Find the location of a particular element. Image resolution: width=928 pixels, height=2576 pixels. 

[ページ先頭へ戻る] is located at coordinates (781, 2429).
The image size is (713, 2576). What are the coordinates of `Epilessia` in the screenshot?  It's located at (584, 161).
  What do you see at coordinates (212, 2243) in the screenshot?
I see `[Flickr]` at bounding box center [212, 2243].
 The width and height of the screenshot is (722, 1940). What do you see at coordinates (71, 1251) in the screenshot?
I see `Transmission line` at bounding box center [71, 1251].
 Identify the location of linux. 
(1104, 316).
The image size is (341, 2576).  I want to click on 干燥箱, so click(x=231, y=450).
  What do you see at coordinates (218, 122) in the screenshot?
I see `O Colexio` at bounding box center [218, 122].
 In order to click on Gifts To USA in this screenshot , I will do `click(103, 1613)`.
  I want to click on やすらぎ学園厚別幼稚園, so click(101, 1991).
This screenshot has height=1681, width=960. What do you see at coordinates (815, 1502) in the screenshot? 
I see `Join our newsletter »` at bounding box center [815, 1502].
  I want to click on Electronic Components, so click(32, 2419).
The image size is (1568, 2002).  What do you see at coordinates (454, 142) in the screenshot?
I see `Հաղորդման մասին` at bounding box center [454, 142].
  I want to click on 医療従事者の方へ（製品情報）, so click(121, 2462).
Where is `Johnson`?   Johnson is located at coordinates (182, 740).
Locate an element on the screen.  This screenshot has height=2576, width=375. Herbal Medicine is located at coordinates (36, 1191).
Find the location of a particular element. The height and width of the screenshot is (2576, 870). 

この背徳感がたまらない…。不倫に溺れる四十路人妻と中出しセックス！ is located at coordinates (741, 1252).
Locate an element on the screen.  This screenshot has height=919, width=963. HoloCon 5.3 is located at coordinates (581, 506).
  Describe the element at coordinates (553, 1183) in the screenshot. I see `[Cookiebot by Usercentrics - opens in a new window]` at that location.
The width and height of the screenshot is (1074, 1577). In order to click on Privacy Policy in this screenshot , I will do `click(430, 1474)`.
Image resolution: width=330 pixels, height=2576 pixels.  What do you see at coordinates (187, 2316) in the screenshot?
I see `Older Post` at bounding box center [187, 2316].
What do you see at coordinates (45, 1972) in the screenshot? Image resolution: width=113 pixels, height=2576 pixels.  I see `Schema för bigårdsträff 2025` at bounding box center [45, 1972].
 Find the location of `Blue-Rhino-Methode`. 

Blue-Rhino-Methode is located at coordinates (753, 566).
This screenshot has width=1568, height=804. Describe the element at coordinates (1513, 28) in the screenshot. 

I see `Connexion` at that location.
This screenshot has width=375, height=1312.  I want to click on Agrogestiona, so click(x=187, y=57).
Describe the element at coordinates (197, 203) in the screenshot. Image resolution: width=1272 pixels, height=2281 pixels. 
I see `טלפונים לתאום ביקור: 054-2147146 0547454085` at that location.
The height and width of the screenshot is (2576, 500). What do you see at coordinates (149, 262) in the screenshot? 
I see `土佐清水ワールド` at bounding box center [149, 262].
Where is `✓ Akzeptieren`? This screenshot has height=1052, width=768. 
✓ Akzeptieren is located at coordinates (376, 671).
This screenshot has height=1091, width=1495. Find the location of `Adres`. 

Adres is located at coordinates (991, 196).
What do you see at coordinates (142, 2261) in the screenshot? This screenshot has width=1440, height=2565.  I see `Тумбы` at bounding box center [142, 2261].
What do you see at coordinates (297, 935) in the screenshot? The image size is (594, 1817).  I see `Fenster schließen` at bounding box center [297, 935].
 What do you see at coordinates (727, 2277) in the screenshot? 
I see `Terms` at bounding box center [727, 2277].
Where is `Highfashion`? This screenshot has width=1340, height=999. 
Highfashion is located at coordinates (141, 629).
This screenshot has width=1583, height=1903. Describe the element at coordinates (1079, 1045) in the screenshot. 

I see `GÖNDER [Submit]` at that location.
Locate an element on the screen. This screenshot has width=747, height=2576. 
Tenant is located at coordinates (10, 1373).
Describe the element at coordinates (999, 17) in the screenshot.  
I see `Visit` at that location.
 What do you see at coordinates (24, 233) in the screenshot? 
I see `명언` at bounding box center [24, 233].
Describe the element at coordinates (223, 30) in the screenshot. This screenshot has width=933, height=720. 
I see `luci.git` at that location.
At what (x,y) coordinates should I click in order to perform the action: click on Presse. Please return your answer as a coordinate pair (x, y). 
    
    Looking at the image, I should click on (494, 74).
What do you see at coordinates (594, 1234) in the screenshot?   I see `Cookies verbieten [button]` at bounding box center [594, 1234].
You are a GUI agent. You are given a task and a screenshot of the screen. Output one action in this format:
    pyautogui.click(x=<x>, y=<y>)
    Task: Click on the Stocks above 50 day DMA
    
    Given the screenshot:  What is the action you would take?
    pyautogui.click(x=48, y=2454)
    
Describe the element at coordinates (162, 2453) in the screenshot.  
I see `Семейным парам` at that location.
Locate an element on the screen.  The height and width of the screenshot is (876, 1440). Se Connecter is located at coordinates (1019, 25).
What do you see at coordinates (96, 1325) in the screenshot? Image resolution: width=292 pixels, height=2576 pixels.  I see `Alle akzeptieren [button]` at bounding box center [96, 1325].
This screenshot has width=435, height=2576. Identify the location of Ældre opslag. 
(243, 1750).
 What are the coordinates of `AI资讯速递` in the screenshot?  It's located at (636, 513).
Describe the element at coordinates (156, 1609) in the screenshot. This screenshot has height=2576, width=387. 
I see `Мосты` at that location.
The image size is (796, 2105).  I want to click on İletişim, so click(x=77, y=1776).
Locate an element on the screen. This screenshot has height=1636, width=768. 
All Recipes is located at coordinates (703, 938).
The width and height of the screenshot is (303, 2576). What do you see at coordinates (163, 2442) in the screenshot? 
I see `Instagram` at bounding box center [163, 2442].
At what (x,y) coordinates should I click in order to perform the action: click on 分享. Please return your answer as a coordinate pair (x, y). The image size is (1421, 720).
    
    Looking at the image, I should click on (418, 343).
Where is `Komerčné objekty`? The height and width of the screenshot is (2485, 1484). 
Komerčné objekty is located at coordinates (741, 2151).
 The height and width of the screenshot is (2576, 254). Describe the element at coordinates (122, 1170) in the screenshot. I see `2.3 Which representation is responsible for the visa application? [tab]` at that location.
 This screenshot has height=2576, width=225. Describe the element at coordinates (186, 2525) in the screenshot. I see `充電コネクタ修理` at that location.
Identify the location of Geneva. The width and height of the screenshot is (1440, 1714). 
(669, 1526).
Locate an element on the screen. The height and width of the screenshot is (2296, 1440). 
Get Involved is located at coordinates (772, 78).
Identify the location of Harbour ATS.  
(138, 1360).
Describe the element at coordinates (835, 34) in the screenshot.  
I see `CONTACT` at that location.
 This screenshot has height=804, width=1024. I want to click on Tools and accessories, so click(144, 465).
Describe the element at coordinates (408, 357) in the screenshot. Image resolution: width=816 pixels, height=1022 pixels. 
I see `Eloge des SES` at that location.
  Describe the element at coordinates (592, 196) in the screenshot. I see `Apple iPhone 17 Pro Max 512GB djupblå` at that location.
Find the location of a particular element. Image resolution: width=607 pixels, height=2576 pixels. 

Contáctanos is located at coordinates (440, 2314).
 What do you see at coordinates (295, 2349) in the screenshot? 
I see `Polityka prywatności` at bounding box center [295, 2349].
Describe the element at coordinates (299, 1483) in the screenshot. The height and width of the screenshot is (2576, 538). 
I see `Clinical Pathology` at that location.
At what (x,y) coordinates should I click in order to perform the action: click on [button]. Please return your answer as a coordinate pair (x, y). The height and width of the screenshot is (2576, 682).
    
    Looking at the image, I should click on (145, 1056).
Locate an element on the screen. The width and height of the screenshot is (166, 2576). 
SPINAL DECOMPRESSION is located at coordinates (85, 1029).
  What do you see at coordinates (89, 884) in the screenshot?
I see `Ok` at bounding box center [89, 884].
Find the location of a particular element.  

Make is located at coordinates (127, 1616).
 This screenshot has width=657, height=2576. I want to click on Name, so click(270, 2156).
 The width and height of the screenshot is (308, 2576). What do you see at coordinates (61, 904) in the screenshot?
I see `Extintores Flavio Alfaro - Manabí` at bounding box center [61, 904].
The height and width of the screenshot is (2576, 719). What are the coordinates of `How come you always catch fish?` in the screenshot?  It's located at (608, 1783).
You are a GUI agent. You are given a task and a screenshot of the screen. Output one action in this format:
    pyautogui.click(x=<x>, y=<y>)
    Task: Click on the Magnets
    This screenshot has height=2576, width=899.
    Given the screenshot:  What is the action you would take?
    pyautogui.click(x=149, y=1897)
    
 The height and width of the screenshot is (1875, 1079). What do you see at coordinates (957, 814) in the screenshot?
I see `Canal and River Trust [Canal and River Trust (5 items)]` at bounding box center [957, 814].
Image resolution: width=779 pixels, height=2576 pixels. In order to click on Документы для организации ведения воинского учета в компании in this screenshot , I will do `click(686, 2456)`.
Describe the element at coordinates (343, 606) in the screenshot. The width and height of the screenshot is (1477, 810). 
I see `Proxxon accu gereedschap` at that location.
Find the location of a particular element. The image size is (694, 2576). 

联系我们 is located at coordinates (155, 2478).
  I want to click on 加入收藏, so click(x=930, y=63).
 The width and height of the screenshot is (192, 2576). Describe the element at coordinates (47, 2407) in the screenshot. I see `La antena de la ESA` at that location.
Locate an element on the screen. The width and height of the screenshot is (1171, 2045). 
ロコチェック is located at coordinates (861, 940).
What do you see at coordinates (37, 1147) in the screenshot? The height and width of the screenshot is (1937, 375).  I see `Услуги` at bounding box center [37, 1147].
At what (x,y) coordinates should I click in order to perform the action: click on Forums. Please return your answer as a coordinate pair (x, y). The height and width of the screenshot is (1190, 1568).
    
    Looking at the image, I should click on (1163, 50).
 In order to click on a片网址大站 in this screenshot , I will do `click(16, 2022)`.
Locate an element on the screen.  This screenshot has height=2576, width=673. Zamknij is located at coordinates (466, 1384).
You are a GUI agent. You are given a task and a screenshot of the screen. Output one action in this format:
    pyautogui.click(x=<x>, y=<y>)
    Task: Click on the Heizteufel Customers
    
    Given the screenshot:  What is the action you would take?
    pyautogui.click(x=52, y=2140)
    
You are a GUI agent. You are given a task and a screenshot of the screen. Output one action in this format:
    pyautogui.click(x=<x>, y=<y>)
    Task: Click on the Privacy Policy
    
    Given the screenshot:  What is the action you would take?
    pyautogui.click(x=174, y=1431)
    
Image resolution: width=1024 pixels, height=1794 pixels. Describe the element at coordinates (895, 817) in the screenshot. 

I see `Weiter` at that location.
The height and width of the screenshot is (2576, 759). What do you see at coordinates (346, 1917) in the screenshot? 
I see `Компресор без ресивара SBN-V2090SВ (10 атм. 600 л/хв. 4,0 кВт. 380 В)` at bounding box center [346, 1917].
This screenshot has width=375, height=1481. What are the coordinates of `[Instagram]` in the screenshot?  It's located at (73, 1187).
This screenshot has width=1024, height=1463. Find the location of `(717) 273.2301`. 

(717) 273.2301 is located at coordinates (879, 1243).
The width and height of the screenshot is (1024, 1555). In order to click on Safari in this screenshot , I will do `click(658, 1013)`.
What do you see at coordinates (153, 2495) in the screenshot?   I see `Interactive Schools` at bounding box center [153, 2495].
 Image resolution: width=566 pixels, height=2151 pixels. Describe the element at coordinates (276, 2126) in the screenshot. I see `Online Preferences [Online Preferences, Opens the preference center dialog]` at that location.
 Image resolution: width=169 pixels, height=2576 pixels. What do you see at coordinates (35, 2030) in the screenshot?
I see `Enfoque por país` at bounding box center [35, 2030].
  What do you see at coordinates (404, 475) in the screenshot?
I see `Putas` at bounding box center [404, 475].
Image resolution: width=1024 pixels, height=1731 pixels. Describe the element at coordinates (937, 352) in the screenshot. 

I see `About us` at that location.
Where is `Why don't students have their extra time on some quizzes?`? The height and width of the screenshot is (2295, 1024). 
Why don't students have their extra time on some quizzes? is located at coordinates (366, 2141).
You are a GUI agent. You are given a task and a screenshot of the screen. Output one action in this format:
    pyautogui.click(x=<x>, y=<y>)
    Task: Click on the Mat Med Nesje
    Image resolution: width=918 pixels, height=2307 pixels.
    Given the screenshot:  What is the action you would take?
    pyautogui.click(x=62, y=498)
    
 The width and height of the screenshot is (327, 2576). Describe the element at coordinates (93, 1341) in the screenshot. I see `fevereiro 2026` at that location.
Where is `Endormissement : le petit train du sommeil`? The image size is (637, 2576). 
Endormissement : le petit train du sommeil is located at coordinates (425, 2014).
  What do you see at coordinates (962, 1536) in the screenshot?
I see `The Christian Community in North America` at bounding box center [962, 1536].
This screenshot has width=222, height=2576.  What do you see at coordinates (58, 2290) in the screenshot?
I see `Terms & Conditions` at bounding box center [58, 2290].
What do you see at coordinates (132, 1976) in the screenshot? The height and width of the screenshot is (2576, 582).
----------
▸ **What you have to do**
Once the line containing "This screenshot has width=222, height=2576." is found in the listing above, set down that line and every line after it, exactly.

▸ **Written solution**
This screenshot has width=222, height=2576.  What do you see at coordinates (58, 2290) in the screenshot?
I see `Terms & Conditions` at bounding box center [58, 2290].
What do you see at coordinates (132, 1976) in the screenshot? The height and width of the screenshot is (2576, 582).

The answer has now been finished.